(Assignment):
In your copy of the data, keep every word exact and include no pictures.

(Data in this exercise):
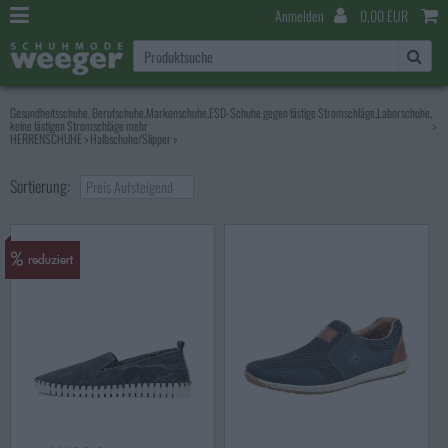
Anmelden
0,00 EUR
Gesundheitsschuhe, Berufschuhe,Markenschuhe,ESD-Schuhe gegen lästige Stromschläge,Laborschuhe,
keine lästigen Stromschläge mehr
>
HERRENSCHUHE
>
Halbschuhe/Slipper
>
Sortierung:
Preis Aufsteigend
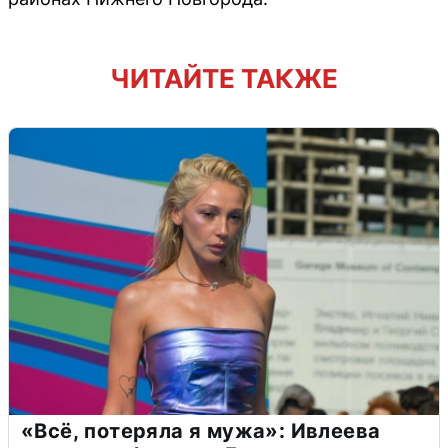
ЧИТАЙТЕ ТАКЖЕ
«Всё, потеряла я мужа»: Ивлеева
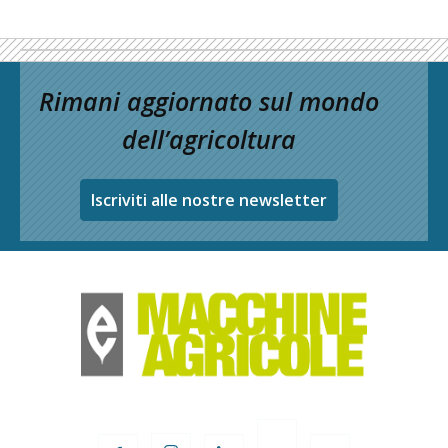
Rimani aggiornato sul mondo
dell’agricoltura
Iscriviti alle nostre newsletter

(Exercise solution):
Anmelden
0,00 EUR
Gesundheitsschuhe, Berufschuhe,Markenschuhe,ESD-Schuhe gegen lästige Stromschläge,Laborschuhe,
keine lästigen Stromschläge mehr
>
HERRENSCHUHE
>
Halbschuhe/Slipper
>
Sortierung:
Preis Aufsteigend
ЧИТАЙТЕ ТАКЖЕ
«Всё, потеряла я мужа»: Ивлеева
Rimani aggiornato sul mondo
dell’agricoltura
Iscriviti alle nostre newsletter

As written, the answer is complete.